Police compliticy in muslim extremism...
This is from the UK...but it appears the police at complicit in spreading hatred...
Police have been criticised for taking action against a television programme which exposed how some Islamic preachers use British mosques to spread a message of hatred and segregation.
Broadcasting watchdogs have cleared Channel 4 of wrongdoing over the controversial documentary about Muslim extremism.
The programme featured footage of preachers at a number of mosques, including one who praised the Taliban for murdering British soldiers.West Midlands police rejected calls to take action against the preachers for stirring up racial hatred – and turned on the film-makers.
Three months ago, the police, backed by the Crown Prosecution Service, made a formal complaint to Ofcom, alleging that the way 50 hours of videotape had been edited was 'distorted'.
But The Mail on Sunday has been told Ofcom has backed Channel 4's claim that the film was fair and has criticised the police response.
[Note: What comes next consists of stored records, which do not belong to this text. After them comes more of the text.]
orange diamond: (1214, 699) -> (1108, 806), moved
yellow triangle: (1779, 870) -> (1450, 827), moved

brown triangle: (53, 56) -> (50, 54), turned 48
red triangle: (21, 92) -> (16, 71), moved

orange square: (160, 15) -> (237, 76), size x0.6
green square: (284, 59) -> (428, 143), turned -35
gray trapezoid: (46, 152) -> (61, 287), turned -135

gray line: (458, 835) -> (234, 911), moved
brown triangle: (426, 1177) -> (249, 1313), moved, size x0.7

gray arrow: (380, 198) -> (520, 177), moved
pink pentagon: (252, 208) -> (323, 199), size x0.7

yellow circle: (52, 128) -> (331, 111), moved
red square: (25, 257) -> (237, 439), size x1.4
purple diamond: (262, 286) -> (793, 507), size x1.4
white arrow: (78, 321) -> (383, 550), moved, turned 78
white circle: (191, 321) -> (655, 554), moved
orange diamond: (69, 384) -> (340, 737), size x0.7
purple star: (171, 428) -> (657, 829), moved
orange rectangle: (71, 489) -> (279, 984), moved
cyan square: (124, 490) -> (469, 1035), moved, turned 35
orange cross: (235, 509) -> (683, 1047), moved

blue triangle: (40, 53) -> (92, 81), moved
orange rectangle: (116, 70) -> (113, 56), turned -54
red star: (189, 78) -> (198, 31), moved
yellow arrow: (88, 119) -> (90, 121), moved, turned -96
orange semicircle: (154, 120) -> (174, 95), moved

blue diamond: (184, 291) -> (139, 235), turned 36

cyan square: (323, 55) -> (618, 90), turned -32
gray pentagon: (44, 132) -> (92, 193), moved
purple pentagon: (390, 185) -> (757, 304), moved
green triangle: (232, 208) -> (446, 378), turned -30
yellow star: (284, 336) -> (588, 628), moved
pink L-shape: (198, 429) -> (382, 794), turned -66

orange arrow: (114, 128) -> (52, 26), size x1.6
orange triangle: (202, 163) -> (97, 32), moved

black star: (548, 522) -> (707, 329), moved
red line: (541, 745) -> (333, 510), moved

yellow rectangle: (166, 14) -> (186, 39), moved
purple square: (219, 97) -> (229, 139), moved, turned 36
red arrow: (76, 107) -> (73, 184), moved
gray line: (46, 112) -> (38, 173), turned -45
The programme, Undercover Mosque, broadcast in January, featured TV footage of an Islamic preacher praising the death of a British soldier.
At a meeting in a Birmingham mosque, the cleric said: "There was an individual killed in Afghanistan recently.
"Do you know what was written in a newspaper? Hero of Islam! The hero of Islam is the one who separated his head from his shoulders!"
Abu Usamah, a preacher at the Green Lane mosque in Birmingham, was secretly filmed saying:
"If I were to call homosexuals perverted, dirty, filthy, dogs who should be murdered, that is my freedom of speech isn't it?"
Mr Usamah later said the programme was a "poor attempt at fair journalism" and claimed his remark was "taken out of context – without any explanation".
Comments by other imams in the film were: "Take that homosexual man and throw him off the mountain", "those whom the wrath of Allah is upon, is the Jew and the Christian", and "it takes two witnesses of a woman to equal the one witness of the man".
Explaining the decision by West Midlands police to call for an Ofcom inquiry, Assistant Chief Constable Anil Patani said in August:
"As a result of our initial findings, the investigation was extended to include issues relating to the editing and portrayal of the documentary."The priority for police has been to investigate the documentary and its making with as much rigour as the extremism the programme sought to portray."